When the endpoints are in different trust domains, the endpoints must be protected from tampering.
The message_queue
compartment wraps the library in a compartment that exposes an almost identical interface to the library but with the endpoints exposed as (tamper-proof) sealed capabilities.
Queues for use within a single compartment are created with queue_create, which allocates the buffer and returns a handle that can be used for sending and receiving messages.
There is no explicit queue_destroy
function.
The memory allocated can simply be freed when the queue is no longer needed.
The pointer returned via the outAllocation
parameter refers to the entire allocation used for the queue and so can be passed to heap_free
, along with the heap capability used to allocate the queue.
Messages are then sent with queue_send and received with queue_receive. These are blocking (if allowed to by with a non-zero timeout) calls that send or receive a single message.
For defence in depth, you can use queue_make_receive_handle or queue_make_send_handle to create a handle that can only be used for receiving or sending messages, respectively.
The library interfaces to queues are not intended to be robust in the presence of malicious callers. They run in the same security context as the caller and so a caller may abuse them to corrupt its own state.
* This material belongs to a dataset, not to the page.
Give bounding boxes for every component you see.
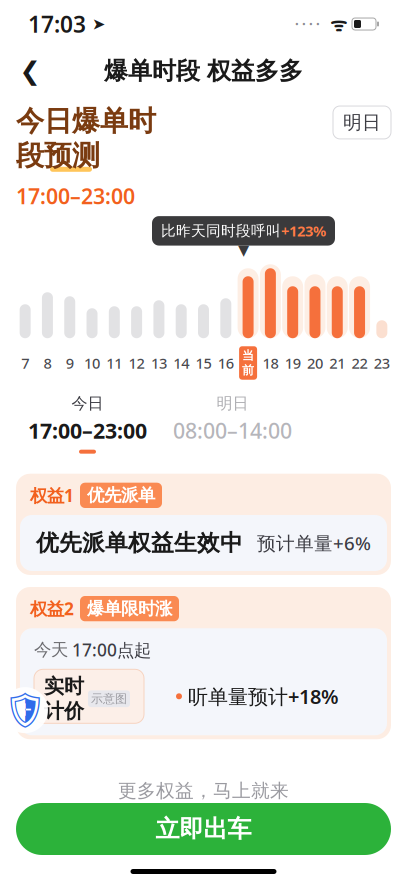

They do aim to be robust with respect to the source or destination buffer for sending and receiving messages being invalid or concurrently deallocated. |
You can probe the number of messages in a queue with queue_items_remaining.
If you are passing messages between compartments, you should use the versions of these functions with the _sealed
suffix.
The queue_create_sealed function creates a queue and returns separate send and receive handles, which can be passed to separate compartments.
This queue can be destroyed by calling queue_destroy_sealed with the send and receive handles.
The queue is not destroyed until both handles have been passed to this function.
The corresponding send and receive functions are identical to their library counterparts, but take one of the queue handles returned from queue_destroy_sealed.
5.10. Waiting for multiple events
The multiwaiter API allows waiting for any of a set of independent events.
It is conceptually similar to select
, poll
, epoll
, and kqueue
in *NIX operating systems or WaitForMultipleObjects
in Windows.
It is designed to bound the amount of time that the scheduler must spend checking multiwaiters and to minimise the amount of memory that multiwaiters consume.
Memory is allocated only when a multiwaiter is created, with multiwaiter_create.
This creates a multiwaiter with space for a fixed number of events.
Each multiwaiter_wait call is a one-shot operation.
The call is passed a set of things to wait for and the associated condition via the events
array and returns the waited status via the same array.
This is typically an on-stack array.
The multiwaiter can natively wait only for futex notifications but higher-level mechanisms are built out of futexes. For example, if you wish to wait for a message queue (see Section 5.9) to be ready to send, you can call multiwaiter_queue_receive_init to initialise a multiwaiter event with the queue’s receive counter and expected value. This event will then fire if the queue becomes non-full. The normal caveats about race conditions apply: the queue may become full again if another thread sends messages in between your receiving the notification and sending a message.